I have spent some time in art classes at the university level, and I can tell you from experience that the wrong classes are being dismantled.  The ones that are useless to a real artist are the ones that are being kept—the ones where students stand around in cool clothes, tattoed and pierced, smoking cloves and buds by the case and talking halfheartedly about the latest theories.  The ones where students punch a hole in a bucket or glue together a couple of pieces of paper or weld together a couple of pipes and they have a project.   These students quite literally spend more time thinking about how to cut their hair and rip their jeans and ducttape their DocMartens than they do thinking about what to create.  This has been the pattern since the 60’s.  There hasn’t been one speck of progress made since then, despite all the talk of novelty.  The brand of shoes may have changed once or twice in that time, and the waists of the jeans may get bigger or smaller, but that is all the news worth reporting.  That is the sum total of creativity from the art departments. 

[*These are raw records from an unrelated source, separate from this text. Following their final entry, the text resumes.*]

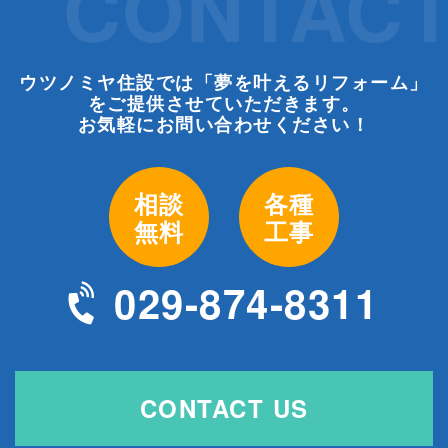
CONTAC
ウツノミヤ住設では「夢を叶えるリフォーム」
をご提供させていただきます。
お気軽にお問い合わせください！
相談
各種
無料
工事
029-874-8311
CONTACT US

       Like with the citizens of Knokke, you would think that someone somewhere would be embarrassed by this.  But the university art departments institutionalized this nothingness long ago.  They codified this system, putting it writing, in unmistakable terms.   Their programs and course descriptions tell prospective students who want to learn something not to bother applying.  Their counselors advise that any attempt at realism will be looked upon with open disdain.  The teachers themselves often open their sections with the same warnings.  “Do not turn in anything to me that looks like anything.  I will throw it in the trash with maximum force.”  I am not making this up.  It has happened thousands of times; it is happening right now.  Most MFA programs will not enroll realists.  If you show a realist portfolio they will threat you like a beggar refugee or an alien: someone who just doesn’t get it.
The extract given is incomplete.